We use the following data type conversions:
Fivetran Data Type | Destination Data Type | Notes |
---|---|---|
BOOLEAN | BOOLEAN | |
SHORT | SMALLINT | |
INT | INTEGER | |
LONG | BIGINT | |
BIGDECIMAL | DECIMAL | |
FLOAT | REAL | |
DOUBLE | DOUBLEPRECISION | |
LOCALDATE | DATE | |
LOCALDATETIME | TIMESTAMP | |
INSTANT | TIMESTAMP_TZ | For source connectors created before August 30, 2021, we convert INSTANT to TIMESTAMP. |
STRING | VARCHAR or TEXT | VARCHAR if bytelength is present, else TEXT. |
JSON | VARCHAR | |
BINARY | VARBYTE | For source connectors created before September 1, 2022, we convert BINARY to VARCHAR as the Base64 encoding of the raw bytes. |
Optimize Redshift
Add sort and distribution keys
Fivetran automatically infers the primary, foreign, sort, and distribution (dist) keys whenever possible. The data from cloud application connectors should automatically have all four keys. For database connectors, we add the primary and foreign keys (if they are present in the source), but not the dist and sort keys.

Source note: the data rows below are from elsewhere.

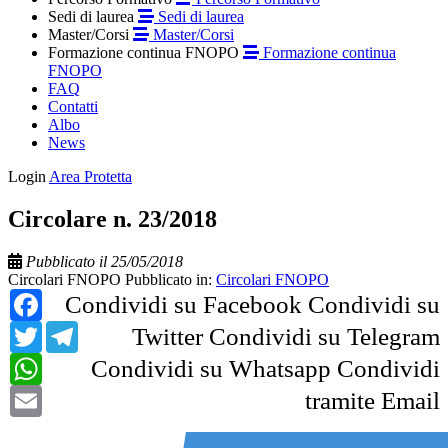
Sedi di laurea
Sedi di laurea
Master/Corsi
Master/Corsi
Formazione continua FNOPO
Formazione continua
FNOPO
FAQ
Contatti
Albo
News
Login
Area Protetta
Circolare n. 23/2018
Pubblicato il 25/05/2018
Circolari FNOPO
Pubblicato in:
Circolari FNOPO
Facebook
Condividi su Facebook
Condividi su
Twitter
Telegram
Twitter
Condividi su Telegram
WhatsApp
Condividi su Whatsapp
Condividi
Email
tramite Email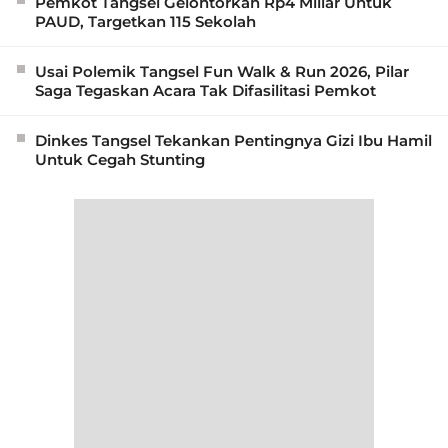
Pemkot Tangsel Gelontorkan Rp4 Miliar Untuk
PAUD, Targetkan 115 Sekolah
Usai Polemik Tangsel Fun Walk & Run 2026, Pilar
Saga Tegaskan Acara Tak Difasilitasi Pemkot
Dinkes Tangsel Tekankan Pentingnya Gizi Ibu Hamil
Untuk Cegah Stunting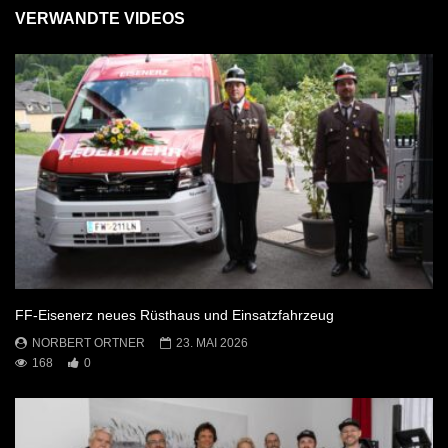
VERWANDTE VIDEOS
FF-Eisenerz neues Rüsthaus und Einsatzfahrzeug
NORBERT ORTNER
23. MAI 2026
168
0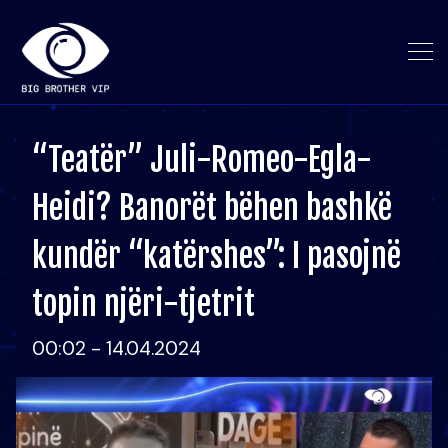
“Teatër” Juli-Romeo-Egla-
Heidi? Banorët bëhen bashkë
kundër “katërshes”: I pasojnë
topin njëri-tjetrit
00:02 - 14.04.2024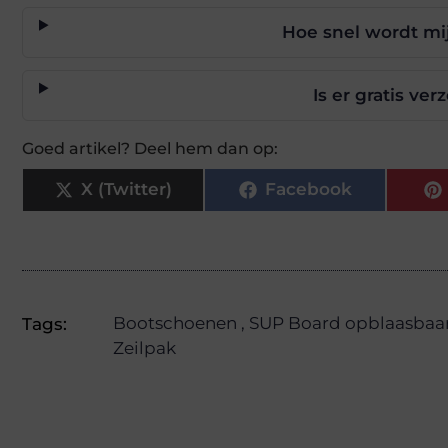
Hoe snel wordt mi
Is er gratis ve
Goed artikel? Deel hem dan op:
X (Twitter)
Facebook
Bootschoenen
,
SUP Board opblaasbaa
Tags:
Zeilpak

You can add Redshift's sort key and dist key to optimize query performance and improve sync speeds. For example, if you set the primary key as a sort key, it will result in the following:
- Faster delete operations of the common records
- Improved sync speeds during upsert operations
- Quicker analysis queries
The following steps apply to all data sources. In the example below, we'll use the EVENT
table from the Snowplow connector. Suppose you want to apply sort and dist keys to the snowplow.event
table. You have to create a new table that's the same as the original table, but with sort and dist keys:
Pause the connector (Snowplow in our example) from the Fivetran dashboard. On the connector dashboard, set the connector status toggle to PAUSED, ensuring that a sync isn't taking place.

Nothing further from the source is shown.